# Testing a Electric Bear Fence.



## EastSideBuzz (Apr 12, 2009)

Does anyone know what the settings should be to test an electric fence with this HF tester.?


----------



## Duncan151 (Aug 3, 2013)

From what I know from reading about electric fencing is that you should not test it with a multimeter, or you risk burning out the meter.


----------



## Tim KS (May 9, 2014)

Touch a grounded rod to the fence to see if jumps a spark.....or just touch it yourself and see if it keeps you out.  

The trouble with electric fences is that need a good ground to work good. A bear has lots of insulating hair that may keep them from getting the full charge.....unless you can get them to put their nose on it...


----------



## EastSideBuzz (Apr 12, 2009)

It is HF they come free with purchase. Just want to know what setting will show me the correct charges It is a throw away tester.


----------



## Rader Sidetrack (Nov 30, 2011)

There is no setting on the HF meter that will help you test an electric fence. You can buy a dedicated fence tester if you want.

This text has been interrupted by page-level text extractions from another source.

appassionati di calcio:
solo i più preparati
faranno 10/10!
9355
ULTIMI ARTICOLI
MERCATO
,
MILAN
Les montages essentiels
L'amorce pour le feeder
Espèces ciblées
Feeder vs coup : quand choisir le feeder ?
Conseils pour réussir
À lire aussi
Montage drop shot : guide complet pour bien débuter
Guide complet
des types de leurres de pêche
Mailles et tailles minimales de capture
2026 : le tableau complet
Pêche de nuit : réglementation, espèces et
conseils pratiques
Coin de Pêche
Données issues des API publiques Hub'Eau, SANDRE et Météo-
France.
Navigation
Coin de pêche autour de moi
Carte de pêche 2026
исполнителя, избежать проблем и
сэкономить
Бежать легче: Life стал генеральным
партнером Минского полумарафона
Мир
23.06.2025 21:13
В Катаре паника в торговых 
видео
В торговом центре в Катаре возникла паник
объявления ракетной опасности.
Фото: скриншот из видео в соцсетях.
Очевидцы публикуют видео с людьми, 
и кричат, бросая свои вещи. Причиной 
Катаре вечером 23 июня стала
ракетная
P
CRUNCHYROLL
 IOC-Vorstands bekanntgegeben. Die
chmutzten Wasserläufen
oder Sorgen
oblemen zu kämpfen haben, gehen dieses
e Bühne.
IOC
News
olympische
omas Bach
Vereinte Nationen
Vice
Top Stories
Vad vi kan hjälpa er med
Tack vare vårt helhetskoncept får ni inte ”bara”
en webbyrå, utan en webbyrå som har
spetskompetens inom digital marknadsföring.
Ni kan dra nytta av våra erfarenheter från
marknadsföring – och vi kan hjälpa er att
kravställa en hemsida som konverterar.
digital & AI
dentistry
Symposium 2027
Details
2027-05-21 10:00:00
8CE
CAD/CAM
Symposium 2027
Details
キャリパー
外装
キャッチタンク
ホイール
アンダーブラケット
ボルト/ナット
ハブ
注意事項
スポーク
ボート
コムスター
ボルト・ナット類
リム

I scrounged an old spark plug and mating ignition wire. I added a wire hook to one end of the ignition wire to hook to a ground. Touch the threaded base of the spark plug to the hot wire.

Set the plug gap to whatever you want. In bright sunlight the spark itself may be hard to see, but you should still be able to _hear _it. Keep your fingers clear!


----------



## Ledge (Dec 15, 2010)

I just grab mine with my right hand. It lets me know if it is working fairly quickly. I also have a 3 foot piece of 12 gauge insulated wire out of some romex that I stripped about an inch off each end. Stick one end in the earth, and slowly bring the other end of the hot wire. If you see a spark jump, its producing voltage,.


----------



## Rader Sidetrack (Nov 30, 2011)

> I just grab mine with my right hand.

OK, I can't resist asking ... what happens if you use your _*left *_hand? :lookout:


----------



## Ledge (Dec 15, 2010)

They told me in college not to do electrical stuff with my left hand, because the current would have a better chance of flowing through my heart and killing me. Not sure if it is 100% true or not, but why risk it! 0


----------



## Rader Sidetrack (Nov 30, 2011)

Perhaps you weren't paying close attention when they went over the part about not grabbing _live _wires?


----------



## rwurster (Oct 30, 2010)

They sell fence testers... They're pretty cheap but not as much fun as peeing on it :lpf:


----------



## EastSideBuzz (Apr 12, 2009)

OK. OK. I usually just put my leg against it and feel it. I wanted to know the amount it was producing. So I guess the meter is not the right way. I have 2 hots and one ground wire run and then it is grounded to the ground. I then put peanut butter on the fence to get them to lick it. Once they feal the fence they avoid the area when they have learned. problem is not teaching 1. It is teaching the 8 that live in the area. Just when you think you have taught one another one that you have not comes by. I will be getting some bear tags come August. They make great sausage. :banana:


----------



## rwurster (Oct 30, 2010)

I bait my fences too, it really helps. Only thing I don't like about bear meat is it's a bit greasy. I can deal with greasy  

:wiener: And they do make into good sausages :wiener:


----------



## Phoebee (Jan 29, 2014)

That little red meter has a maximum setting of 1000 V DC and 750 VAC RMS. No fence charger that I have seen the specs on puts out less than a 2500 V pulse, and the good ones are 7000 V and up. Plus, that meter has a "integration time" of around 1/3 second and the pulse the fence charger produces should be around 0.0003 seconds.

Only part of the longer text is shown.